# Breeding Feeders for profit



## Sw33tEuphoria (Aug 26, 2018)

Thinking of breeding and culling my own feeder mice for profit as well as food. I have 10 ferrets that are whole prey fed as well as planning on a Corn snake as well as an Arizona king. 

So with the ferrets each taking at least 2-3 mice EACH and soon 2 snakes, the price certainly racks up, I’ve had experience breeding rats before (though not for killing they were pets), so I have no doubts on raising the mice, and even killing them (CO2) it’s just the selling part I’m unsure.


I’m hoping that the profit made from the mice will be enough to self sustain the breeding program and possibly some extra on the side, has anyone done this and do I need a special licence? It’s not like it’s for human consumption and knowing most laws they’re not too fussed on Animal vs animal.

Any help and advice on this is appreciated.


----------



## Esiuol (May 19, 2014)

You'll also need a valve to slowly increase the CO2 percentage - according to certain guidelines. Just using pure CO2 isn't considered humane, the amount should be gradually increased until they're unconscious and then turned up to ensure death.

CO2 isn't so effective on pinkies - it takes much longer to ensure they are actually dead

https://research.utexas.edu/wp-content/uploads/sites/3/2015/10/guideline03.pdf

Plenty of larger feeder operations now typically use a mixture of gases which is seen as more humane.

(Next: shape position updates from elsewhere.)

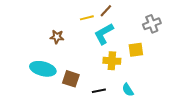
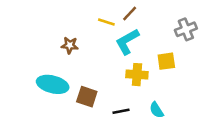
yellow line: (87, 18) -> (106, 22), turned 32

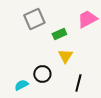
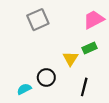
green rectangle: (59, 34) -> (89, 48), moved

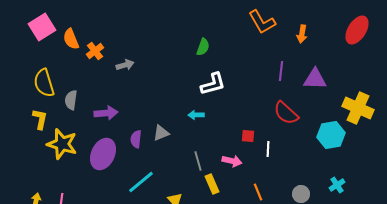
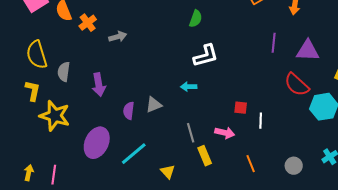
purple arrow: (106, 113) -> (99, 85), turned 85
red semicircle: (286, 113) -> (297, 85), moved
purple ellipse: (103, 154) -> (97, 143), moved

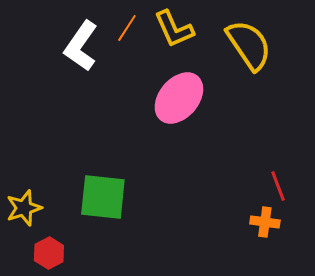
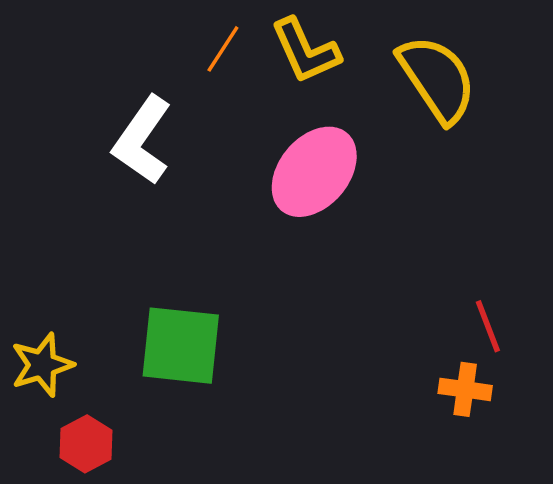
white L-shape: (81, 46) -> (142, 140), moved

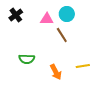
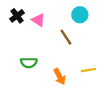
cyan circle: (67, 14) -> (80, 15), moved
pink triangle: (47, 19) -> (38, 20), moved, turned 32

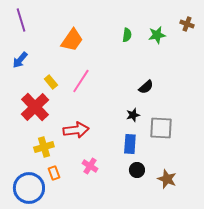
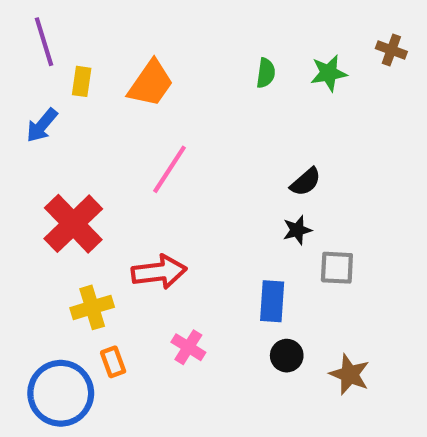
yellow rectangle: (51, 82) -> (82, 81), moved, turned 48
black star: (133, 115) -> (297, 230), moved
gray square: (161, 128) -> (337, 268), size x0.7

If you are in the UK you may need to be licensed by DEFRA for the production of Category 3 Material: For feeding to Reptiles & Birds of Prey, it'll mean you have inspections.


----------



## Sw33tEuphoria (Aug 26, 2018)

Esiuol said:


> You'll also need a valve to slowly increase the CO2 percentage - according to certain guidelines. Just using pure CO2 isn't considered humane, the amount should be gradually increased until they're unconscious and then turned up to ensure death.
> 
> CO2 isn't so effective on pinkies - it takes much longer to ensure they are actually dead
> 
> ...


I know about the set up needed for the CO2 and I’ve found a great guide using a needle point system to make it easier to gradually add gas. 

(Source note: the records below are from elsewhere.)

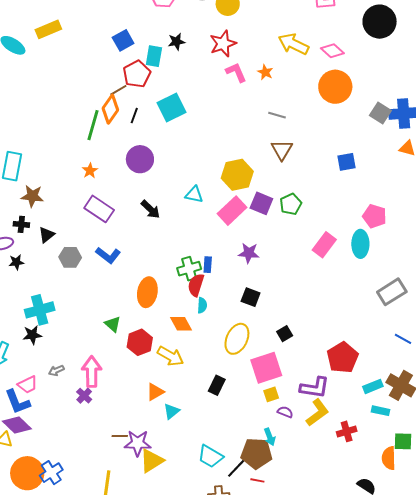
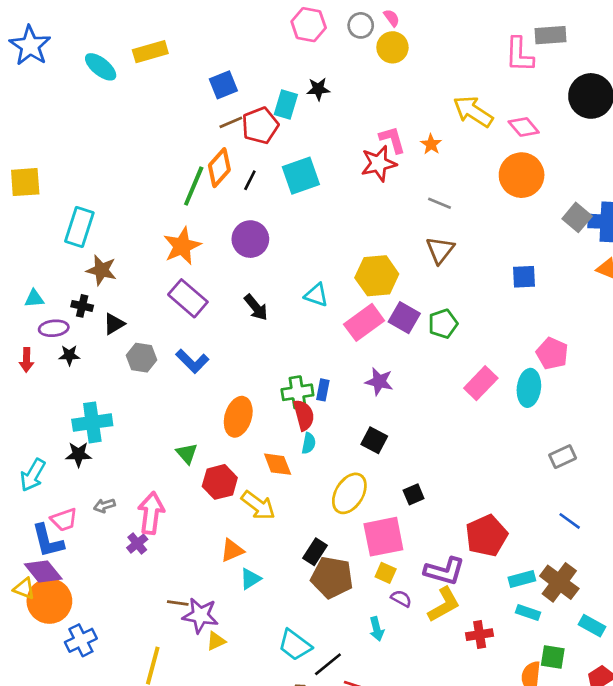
blue square: (123, 40) -> (223, 85), moved
red star: (223, 44) -> (379, 163), moved
brown line: (118, 90) -> (231, 122), moved
orange star: (90, 171) -> (182, 246), size x1.8
red semicircle: (196, 285) -> (304, 415), turned 140
gray rectangle: (392, 292) -> (563, 457), size x0.7
yellow square: (271, 394) -> (386, 573), turned 35
brown pentagon: (256, 453) -> (332, 577), moved
yellow triangle: (152, 461) -> (216, 641), size x0.6
orange circle: (27, 473) -> (49, 601), moved

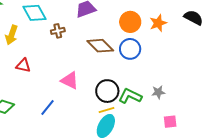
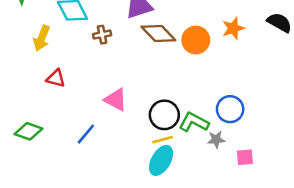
orange circle: (130, 22) -> (196, 40), moved
brown diamond: (100, 46) -> (158, 33), moved
blue circle: (130, 49) -> (230, 109), moved
gray star: (158, 92) -> (216, 140), moved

I am in the U.K. so I’ll certainly check it out, might be worth getting my standards up to the same as a laboratory, should keep me covered for inspections, I’m not planning a mass breeding set up at least not yet. maybe 2 males and 4 females, one group to feed my lot and the rest to sell either as live or F/R.


----------



## Esiuol (May 19, 2014)

Sw33tEuphoria said:


> I know about the set up needed for the CO2 and I’ve found a great guide using a needle point system to make it easier to gradually add gas.
> 
> I am in the U.K. so I’ll certainly check it out, might be worth getting my standards up to the same as a laboratory, should keep me covered for inspections, I’m not planning a mass breeding set up at least not yet. maybe 2 males and 4 females, one group to feed my lot and the rest to sell either as live or F/R.



With such small numbers you won't really be making much profit IMO - probably just cover your own needs and leave some spare in the freezer for yourself.


Remember it's illegal to sell unweaned mammals :2thumb:


----------



## Sw33tEuphoria (Aug 26, 2018)

Esiuol said:


> With such small numbers you won't really be making much profit IMO - probably just cover your own needs and leave some spare in the freezer for yourself.
> 
> 
> Remember it's illegal to sell unweaned mammals :2thumb:


That’s a fair point with the numbers, oh well, it wasn’t a main concern of mine in the first place, it was more so I know what the ferrets were actually eating when eating the mice, that being said could always let a female have retirement after a few litters, and let her go to a good home.:2thumb:

I did look at the DEFRA and anything I could find on licences, nothing came up so for now it seems like I’m good to go, as for the unweaned animals mine are on large to Jumbo mice, I have no reason to kill, feed or pack and sell pinkies and the like. 

Do you know why CO2 doesn’t effect them as much, seems weird especially as it’s a smaller so a smaller respitort system


----------



## el Snappo (Mar 4, 2017)

Mate of mine bred rats and mice, on a pretty impressive scale, for a private individual, breeding to feed his creatures. Bred them in his front room. Where he grew his herbs. Bang, as ye walked through the door, was _highly impressive_!

Never felt the need to inform the govt that he was breeding rodents, or growing and selling herbs. 

He had ferrets too. We all did, back then. They were working partners, to us. Pretty much fed themselves. Or earned what ever else they needed from us.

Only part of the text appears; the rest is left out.